Merzenich and William Jenkins (1990) initiated studies relating sensory experience, without pathological perturbation, to cortically observed plasticity in the primate somatosensory system, with the finding that sensory sites activated in an attended operant behavior increase in their cortical representation. Shortly thereafter, Ford Ebner and colleagues (1994) made similar efforts in the rodent whisker barrel cortex (also somatic sensory system). These two groups largely diverged over the years. The rodent whisker barrel efforts became a focus for Ebner, Matthew Diamond, Michael Armstrong-James, Robert Sachdev, Kevin Fox and great inroads were made in identifying the locus of change as being at cortical synapses expressing NMDA receptors, and in implicating cholinergic inputs as necessary for normal expression. However, the rodent studies were poorly focused on the behavioral end, and Ron Frostig and Daniel Polley (1999, 2004) identified behavioral manipulations as causing a substantial impact on the cortical plasticity in that system.
Merzenich and DT Blake (2002, 2005, 2006) went on to use cortical implants to study the evolution of plasticity in both the somatosensory and auditory systems. Both systems show similar changes with respect to behavior. When a stimulus is cognitively associated with reinforcement, its cortical representation is strengthened and enlarged. In some cases, cortical representations can increase two to threefold in 1–2 days at the time at which a new sensory motor behavior is first acquired, and changes are largely finished within at most a few weeks. Control studies show that these changes are not caused by sensory experience alone: they require learning about the sensory experience, and are strongest for the stimuli that are associated with reward, and occur with equal ease in operant and classical conditioning behaviors.

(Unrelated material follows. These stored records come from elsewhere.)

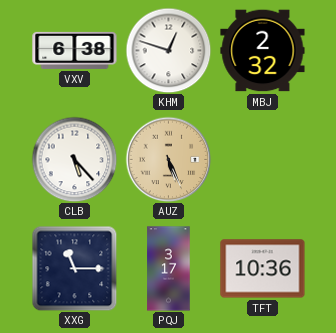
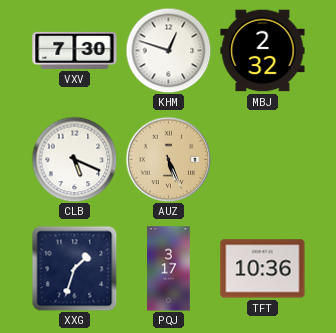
VXV: 6:38 -> 7:30
CLB: 5:23 -> 5:19
XXG: 11:15 -> 1:33
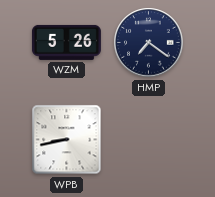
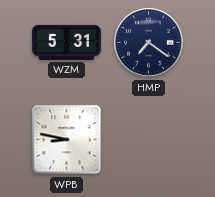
WZM: 5:26 -> 5:31
WPB: 8:43 -> 8:47
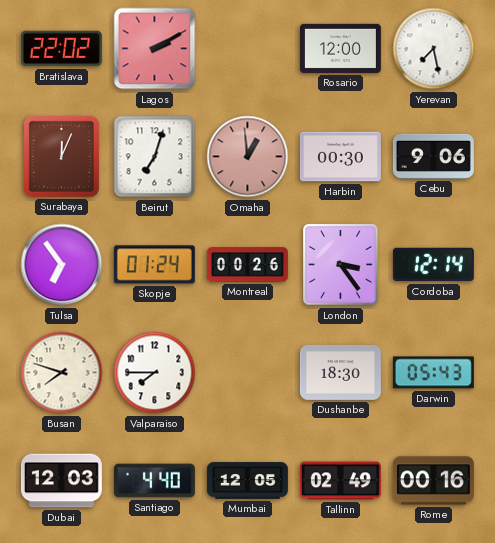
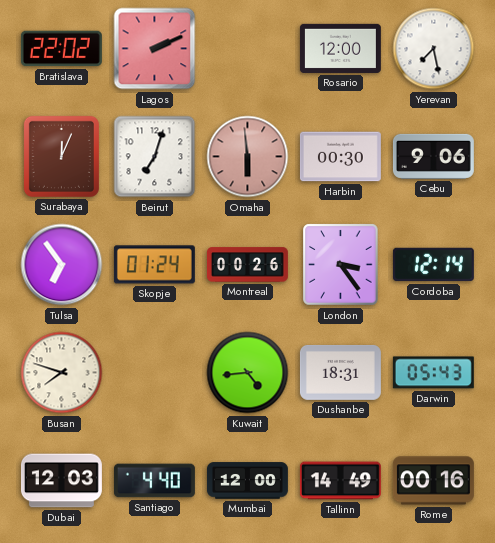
Lagos: 2:10 -> 2:11
Omaha: 12:59 -> 5:59
Valparaiso: 7:45 -> none
Kuwait: none -> 4:44
Dushanbe: 18:30 -> 18:31
Mumbai: 12:05 -> 12:00
Tallinn: 02:49 -> 14:49
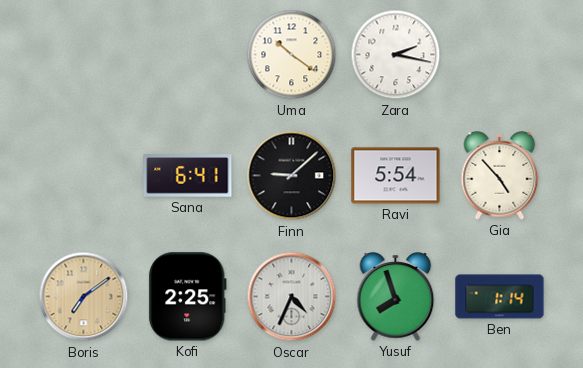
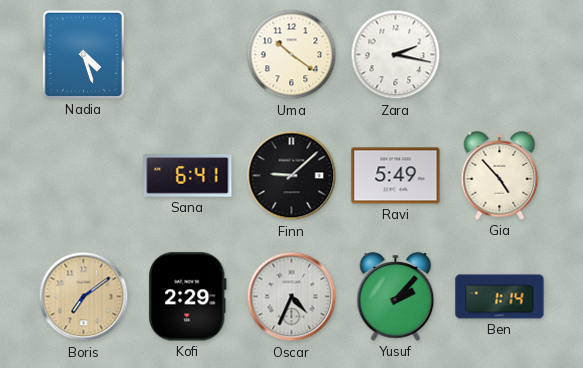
Nadia: none -> 4:27
Ravi: 5:54 -> 5:49
Kofi: 2:25 -> 2:29
Yusuf: 7:57 -> 2:07
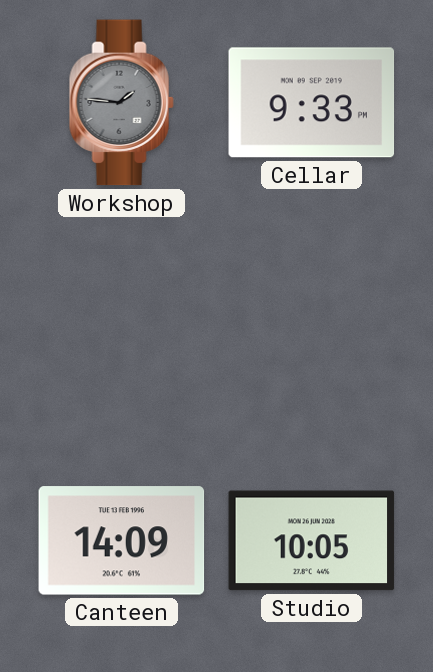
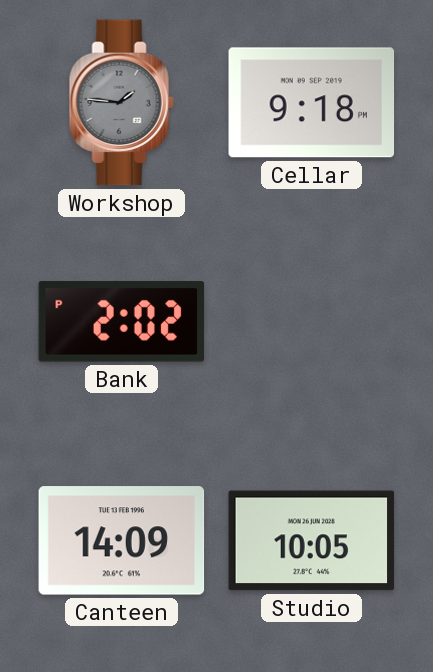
Cellar: 9:33 -> 9:18
Bank: none -> 2:02
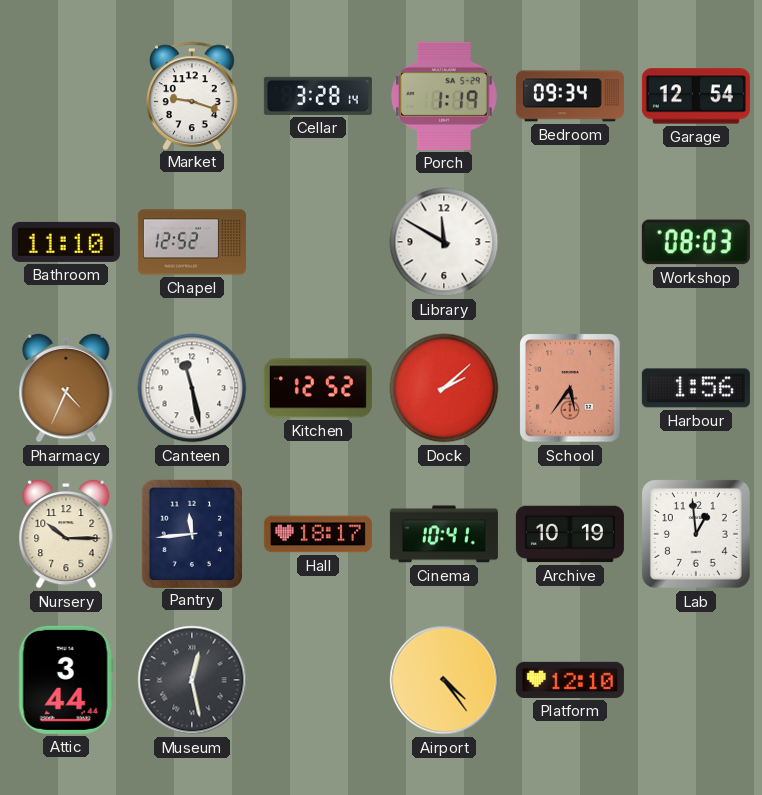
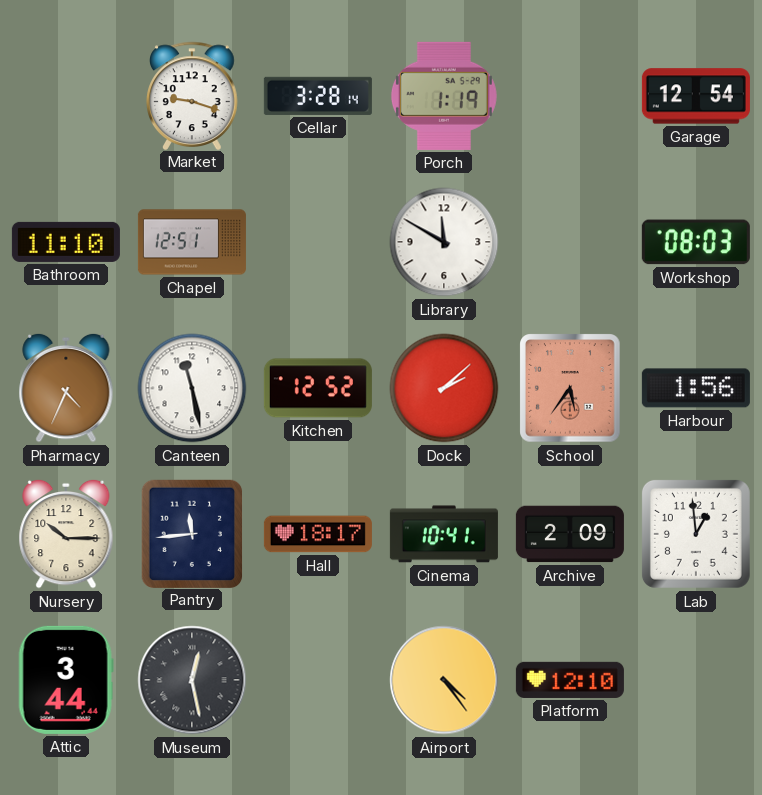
Bedroom: 09:34 -> none
Chapel: 12:52 -> 12:51
Archive: 10:19 -> 2:09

An interesting phenomenon involving cortical maps is the incidence of phantom limbs (see Ramachandran for review). This is most commonly described in people that have undergone amputations in hands, arms, and legs, but it is not limited to extremities. The phantom limb feeling, which is thought to result from disorganization in the brain map and the inability to receive input from the targeted area, may be annoying or painful. Incidentally, it is more common after unexpected losses than planned amputations. There is a high correlation with the extent of physical remapping and the extent of phantom pain. As it fades, it is a fascinating functional example of new neural connections in the human adult brain.
Norman Doidge, following the lead of Michael Merzenich, separates manifestations of neuroplasticity into adaptations that have positive or negative behavioral consequences. For example, if an organism can recover after a stroke to normal levels of performance, that adaptiveness could be considered an example of “positive plasticity”. An excessive level of neuronal growth leading to spasticity or tonic paralysis, or an excessive release of neurotransmitters in response to injury which could kill nerve cells; this would have to be considered a “negative” plasticity. In addition, drug addiction and obsessive-compulsive disorder are deemed examples of “negative plasticity” by Dr. Doidge, as the synaptic rewiring resulting in these behaviors is also highly maladaptive.
A 2005 study found that the effects of neuroplasticity occur even more rapidly than previously expected. Medical students' brains were imaged during the period when they were studying for their exams. In a matter of months, the students' gray matter increased significantly in the posterior and lateral parietal cortex.